■ Aim of the task
Send back every record word for word, with nothing missing.

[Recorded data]
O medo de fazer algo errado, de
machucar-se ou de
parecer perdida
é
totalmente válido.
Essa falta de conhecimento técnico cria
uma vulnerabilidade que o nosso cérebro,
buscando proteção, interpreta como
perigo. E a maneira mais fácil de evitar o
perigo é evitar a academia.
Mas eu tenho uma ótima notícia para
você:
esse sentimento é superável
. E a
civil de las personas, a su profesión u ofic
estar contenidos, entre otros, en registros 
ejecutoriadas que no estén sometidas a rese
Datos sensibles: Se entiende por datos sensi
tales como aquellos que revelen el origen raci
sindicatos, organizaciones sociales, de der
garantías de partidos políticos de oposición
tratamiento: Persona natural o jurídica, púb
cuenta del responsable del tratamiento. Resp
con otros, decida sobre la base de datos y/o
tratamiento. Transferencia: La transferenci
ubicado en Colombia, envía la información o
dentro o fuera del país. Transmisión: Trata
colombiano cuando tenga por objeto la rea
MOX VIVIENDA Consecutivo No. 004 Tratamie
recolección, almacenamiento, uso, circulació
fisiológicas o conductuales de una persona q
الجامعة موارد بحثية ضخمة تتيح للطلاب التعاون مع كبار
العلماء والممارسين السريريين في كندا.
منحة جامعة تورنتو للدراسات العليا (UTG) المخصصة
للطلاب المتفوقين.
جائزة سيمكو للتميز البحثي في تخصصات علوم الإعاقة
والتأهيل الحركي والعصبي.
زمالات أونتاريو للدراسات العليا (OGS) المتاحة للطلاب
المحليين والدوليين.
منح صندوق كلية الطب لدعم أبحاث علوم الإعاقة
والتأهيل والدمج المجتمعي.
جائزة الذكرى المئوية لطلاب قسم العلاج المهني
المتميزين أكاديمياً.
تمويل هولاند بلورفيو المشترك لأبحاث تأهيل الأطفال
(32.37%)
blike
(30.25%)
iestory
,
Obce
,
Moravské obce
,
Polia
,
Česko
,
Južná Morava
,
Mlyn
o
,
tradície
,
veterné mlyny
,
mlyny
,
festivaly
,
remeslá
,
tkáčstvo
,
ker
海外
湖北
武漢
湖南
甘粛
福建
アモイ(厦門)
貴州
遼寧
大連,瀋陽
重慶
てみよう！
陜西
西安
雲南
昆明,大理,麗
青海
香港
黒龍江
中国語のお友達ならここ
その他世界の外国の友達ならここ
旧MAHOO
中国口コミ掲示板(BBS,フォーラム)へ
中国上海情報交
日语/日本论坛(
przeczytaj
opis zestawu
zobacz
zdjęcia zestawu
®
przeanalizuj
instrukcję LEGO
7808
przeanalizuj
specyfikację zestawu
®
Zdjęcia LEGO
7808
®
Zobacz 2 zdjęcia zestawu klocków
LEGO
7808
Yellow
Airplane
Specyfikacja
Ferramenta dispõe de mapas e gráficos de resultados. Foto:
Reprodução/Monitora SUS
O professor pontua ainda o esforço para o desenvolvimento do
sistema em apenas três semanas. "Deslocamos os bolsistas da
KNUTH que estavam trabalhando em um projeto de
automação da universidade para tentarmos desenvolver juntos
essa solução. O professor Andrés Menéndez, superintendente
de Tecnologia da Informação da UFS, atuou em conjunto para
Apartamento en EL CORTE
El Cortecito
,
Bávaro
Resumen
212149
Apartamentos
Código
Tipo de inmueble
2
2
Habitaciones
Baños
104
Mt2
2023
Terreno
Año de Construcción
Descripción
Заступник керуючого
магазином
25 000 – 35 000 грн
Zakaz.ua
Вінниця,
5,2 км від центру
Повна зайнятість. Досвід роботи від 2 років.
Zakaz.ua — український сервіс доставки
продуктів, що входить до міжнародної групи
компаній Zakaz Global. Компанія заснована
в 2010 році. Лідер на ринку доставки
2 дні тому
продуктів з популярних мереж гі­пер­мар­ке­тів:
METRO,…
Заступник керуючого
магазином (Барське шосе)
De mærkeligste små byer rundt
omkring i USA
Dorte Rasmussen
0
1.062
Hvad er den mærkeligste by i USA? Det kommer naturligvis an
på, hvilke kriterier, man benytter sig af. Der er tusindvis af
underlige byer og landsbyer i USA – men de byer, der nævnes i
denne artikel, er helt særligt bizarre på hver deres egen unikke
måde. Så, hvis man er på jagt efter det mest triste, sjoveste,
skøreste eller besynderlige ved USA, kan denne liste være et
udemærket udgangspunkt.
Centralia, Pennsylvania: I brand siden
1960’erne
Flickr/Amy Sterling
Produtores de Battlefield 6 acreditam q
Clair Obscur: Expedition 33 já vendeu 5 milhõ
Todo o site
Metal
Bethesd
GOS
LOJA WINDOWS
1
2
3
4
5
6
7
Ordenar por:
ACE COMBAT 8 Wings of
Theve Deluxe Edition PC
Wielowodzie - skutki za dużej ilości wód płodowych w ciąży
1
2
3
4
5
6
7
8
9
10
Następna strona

■ Result below
O medo de fazer algo errado, de
machucar-se ou de
parecer perdida
é
totalmente válido.
Essa falta de conhecimento técnico cria
uma vulnerabilidade que o nosso cérebro,
buscando proteção, interpreta como
perigo. E a maneira mais fácil de evitar o
perigo é evitar a academia.
Mas eu tenho uma ótima notícia para
você:
esse sentimento é superável
. E a
civil de las personas, a su profesión u ofic
estar contenidos, entre otros, en registros 
ejecutoriadas que no estén sometidas a rese
Datos sensibles: Se entiende por datos sensi
tales como aquellos que revelen el origen raci
sindicatos, organizaciones sociales, de der
garantías de partidos políticos de oposición
tratamiento: Persona natural o jurídica, púb
cuenta del responsable del tratamiento. Resp
con otros, decida sobre la base de datos y/o
tratamiento. Transferencia: La transferenci
ubicado en Colombia, envía la información o
dentro o fuera del país. Transmisión: Trata
colombiano cuando tenga por objeto la rea
MOX VIVIENDA Consecutivo No. 004 Tratamie
recolección, almacenamiento, uso, circulació
fisiológicas o conductuales de una persona q
الجامعة موارد بحثية ضخمة تتيح للطلاب التعاون مع كبار
العلماء والممارسين السريريين في كندا.
منحة جامعة تورنتو للدراسات العليا (UTG) المخصصة
للطلاب المتفوقين.
جائزة سيمكو للتميز البحثي في تخصصات علوم الإعاقة
والتأهيل الحركي والعصبي.
زمالات أونتاريو للدراسات العليا (OGS) المتاحة للطلاب
المحليين والدوليين.
منح صندوق كلية الطب لدعم أبحاث علوم الإعاقة
والتأهيل والدمج المجتمعي.
جائزة الذكرى المئوية لطلاب قسم العلاج المهني
المتميزين أكاديمياً.
تمويل هولاند بلورفيو المشترك لأبحاث تأهيل الأطفال
(32.37%)
blike
(30.25%)
iestory
,
Obce
,
Moravské obce
,
Polia
,
Česko
,
Južná Morava
,
Mlyn
o
,
tradície
,
veterné mlyny
,
mlyny
,
festivaly
,
remeslá
,
tkáčstvo
,
ker
海外
湖北
武漢
湖南
甘粛
福建
アモイ(厦門)
貴州
遼寧
大連,瀋陽
重慶
てみよう！
陜西
西安
雲南
昆明,大理,麗
青海
香港
黒龍江
中国語のお友達ならここ
その他世界の外国の友達ならここ
旧MAHOO
中国口コミ掲示板(BBS,フォーラム)へ
中国上海情報交
日语/日本论坛(
przeczytaj
opis zestawu
zobacz
zdjęcia zestawu
®
przeanalizuj
instrukcję LEGO
7808
przeanalizuj
specyfikację zestawu
®
Zdjęcia LEGO
7808
®
Zobacz 2 zdjęcia zestawu klocków
LEGO
7808
Yellow
Airplane
Specyfikacja
Ferramenta dispõe de mapas e gráficos de resultados. Foto:
Reprodução/Monitora SUS
O professor pontua ainda o esforço para o desenvolvimento do
sistema em apenas três semanas. "Deslocamos os bolsistas da
KNUTH que estavam trabalhando em um projeto de
automação da universidade para tentarmos desenvolver juntos
essa solução. O professor Andrés Menéndez, superintendente
de Tecnologia da Informação da UFS, atuou em conjunto para
Apartamento en EL CORTE
El Cortecito
,
Bávaro
Resumen
212149
Apartamentos
Código
Tipo de inmueble
2
2
Habitaciones
Baños
104
Mt2
2023
Terreno
Año de Construcción
Descripción
Заступник керуючого
магазином
25 000 – 35 000 грн
Zakaz.ua
Вінниця,
5,2 км від центру
Повна зайнятість. Досвід роботи від 2 років.
Zakaz.ua — український сервіс доставки
продуктів, що входить до міжнародної групи
компаній Zakaz Global. Компанія заснована
в 2010 році. Лідер на ринку доставки
2 дні тому
продуктів з популярних мереж гі­пер­мар­ке­тів:
METRO,…
Заступник керуючого
магазином (Барське шосе)
De mærkeligste små byer rundt
omkring i USA
Dorte Rasmussen
0
1.062
Hvad er den mærkeligste by i USA? Det kommer naturligvis an
på, hvilke kriterier, man benytter sig af. Der er tusindvis af
underlige byer og landsbyer i USA – men de byer, der nævnes i
denne artikel, er helt særligt bizarre på hver deres egen unikke
måde. Så, hvis man er på jagt efter det mest triste, sjoveste,
skøreste eller besynderlige ved USA, kan denne liste være et
udemærket udgangspunkt.
Centralia, Pennsylvania: I brand siden
1960’erne
Flickr/Amy Sterling
Produtores de Battlefield 6 acreditam q
Clair Obscur: Expedition 33 já vendeu 5 milhõ
Todo o site
Metal
Bethesd
GOS
LOJA WINDOWS
1
2
3
4
5
6
7
Ordenar por:
ACE COMBAT 8 Wings of
Theve Deluxe Edition PC
Wielowodzie - skutki za dużej ilości wód płodowych w ciąży
1
2
3
4
5
6
7
8
9
10
Następna strona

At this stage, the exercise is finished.